--- RECORD EXTRACTS Enclosed Below ---

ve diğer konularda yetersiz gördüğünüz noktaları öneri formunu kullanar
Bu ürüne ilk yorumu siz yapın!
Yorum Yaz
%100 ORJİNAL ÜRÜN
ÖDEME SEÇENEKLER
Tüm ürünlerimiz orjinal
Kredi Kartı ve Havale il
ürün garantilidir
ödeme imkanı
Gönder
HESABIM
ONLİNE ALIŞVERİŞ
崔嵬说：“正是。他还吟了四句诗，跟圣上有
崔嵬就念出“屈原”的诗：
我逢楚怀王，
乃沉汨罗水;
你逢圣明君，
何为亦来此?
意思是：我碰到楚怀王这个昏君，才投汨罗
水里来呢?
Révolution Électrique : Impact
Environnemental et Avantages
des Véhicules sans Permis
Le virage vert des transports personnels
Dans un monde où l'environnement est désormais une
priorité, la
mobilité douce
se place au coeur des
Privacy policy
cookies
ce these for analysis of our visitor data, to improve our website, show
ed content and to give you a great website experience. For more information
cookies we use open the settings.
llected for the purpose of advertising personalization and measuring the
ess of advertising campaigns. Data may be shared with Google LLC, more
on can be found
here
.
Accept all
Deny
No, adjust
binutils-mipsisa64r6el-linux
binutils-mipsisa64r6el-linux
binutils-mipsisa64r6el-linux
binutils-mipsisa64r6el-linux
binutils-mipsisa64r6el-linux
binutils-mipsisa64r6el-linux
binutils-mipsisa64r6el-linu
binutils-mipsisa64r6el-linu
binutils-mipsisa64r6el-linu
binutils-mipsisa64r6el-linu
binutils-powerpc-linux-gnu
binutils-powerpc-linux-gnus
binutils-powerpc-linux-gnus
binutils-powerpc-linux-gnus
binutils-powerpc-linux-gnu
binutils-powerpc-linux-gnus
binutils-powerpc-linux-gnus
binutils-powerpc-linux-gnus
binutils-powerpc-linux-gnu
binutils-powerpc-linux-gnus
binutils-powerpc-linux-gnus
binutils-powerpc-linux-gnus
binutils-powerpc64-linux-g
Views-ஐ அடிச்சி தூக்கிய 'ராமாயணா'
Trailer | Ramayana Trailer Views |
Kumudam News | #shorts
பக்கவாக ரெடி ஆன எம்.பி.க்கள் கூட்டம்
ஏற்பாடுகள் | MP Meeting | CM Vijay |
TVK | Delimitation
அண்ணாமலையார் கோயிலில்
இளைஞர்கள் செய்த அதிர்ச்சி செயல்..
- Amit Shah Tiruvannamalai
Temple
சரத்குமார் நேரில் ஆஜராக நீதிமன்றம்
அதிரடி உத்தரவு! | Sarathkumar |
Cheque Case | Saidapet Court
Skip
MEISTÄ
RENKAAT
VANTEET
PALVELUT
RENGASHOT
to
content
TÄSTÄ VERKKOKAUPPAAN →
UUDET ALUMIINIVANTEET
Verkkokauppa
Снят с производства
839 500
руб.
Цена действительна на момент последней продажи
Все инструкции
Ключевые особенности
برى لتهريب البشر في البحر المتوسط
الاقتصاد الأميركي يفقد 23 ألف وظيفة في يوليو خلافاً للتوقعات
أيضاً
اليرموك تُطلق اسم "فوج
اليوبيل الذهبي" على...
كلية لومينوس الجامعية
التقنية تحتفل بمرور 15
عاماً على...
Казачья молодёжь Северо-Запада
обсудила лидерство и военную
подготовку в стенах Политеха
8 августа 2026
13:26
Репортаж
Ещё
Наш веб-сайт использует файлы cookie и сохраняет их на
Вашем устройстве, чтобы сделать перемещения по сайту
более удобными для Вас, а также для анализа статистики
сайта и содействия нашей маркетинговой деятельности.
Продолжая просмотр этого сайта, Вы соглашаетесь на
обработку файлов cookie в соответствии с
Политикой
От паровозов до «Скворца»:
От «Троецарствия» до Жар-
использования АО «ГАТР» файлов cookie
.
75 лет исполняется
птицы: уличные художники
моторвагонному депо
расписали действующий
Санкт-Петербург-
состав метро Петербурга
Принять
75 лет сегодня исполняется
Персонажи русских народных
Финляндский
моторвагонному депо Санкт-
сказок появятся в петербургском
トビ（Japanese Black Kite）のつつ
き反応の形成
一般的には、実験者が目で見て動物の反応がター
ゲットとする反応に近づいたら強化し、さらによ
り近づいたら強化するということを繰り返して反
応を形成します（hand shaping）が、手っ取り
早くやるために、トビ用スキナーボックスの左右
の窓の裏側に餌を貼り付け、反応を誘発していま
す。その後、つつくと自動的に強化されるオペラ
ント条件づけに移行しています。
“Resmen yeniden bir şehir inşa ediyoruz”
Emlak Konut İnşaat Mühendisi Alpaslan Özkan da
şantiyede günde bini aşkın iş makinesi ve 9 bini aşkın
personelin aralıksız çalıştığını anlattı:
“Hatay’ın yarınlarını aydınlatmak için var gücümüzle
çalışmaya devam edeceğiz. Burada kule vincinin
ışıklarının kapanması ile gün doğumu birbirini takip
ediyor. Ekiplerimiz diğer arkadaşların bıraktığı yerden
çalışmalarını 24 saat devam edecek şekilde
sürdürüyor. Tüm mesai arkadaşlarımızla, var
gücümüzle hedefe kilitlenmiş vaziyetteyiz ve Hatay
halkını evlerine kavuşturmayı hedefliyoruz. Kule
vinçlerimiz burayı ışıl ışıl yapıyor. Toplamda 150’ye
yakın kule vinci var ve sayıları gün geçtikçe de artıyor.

--- End of Enclosed RECORD EXTRACTS ---

Your answer should be the lines above, from the line containing "От паровозов до" up to and including the line containing "り近づいたら強化するということを繰り返して反", reproduced exactly and with nothing else.

От паровозов до «Скворца»:
От «Троецарствия» до Жар-
использования АО «ГАТР» файлов cookie
.
75 лет исполняется
птицы: уличные художники
моторвагонному депо
расписали действующий
Санкт-Петербург-
состав метро Петербурга
Принять
75 лет сегодня исполняется
Персонажи русских народных
Финляндский
моторвагонному депо Санкт-
сказок появятся в петербургском
トビ（Japanese Black Kite）のつつ
き反応の形成
一般的には、実験者が目で見て動物の反応がター
ゲットとする反応に近づいたら強化し、さらによ
り近づいたら強化するということを繰り返して反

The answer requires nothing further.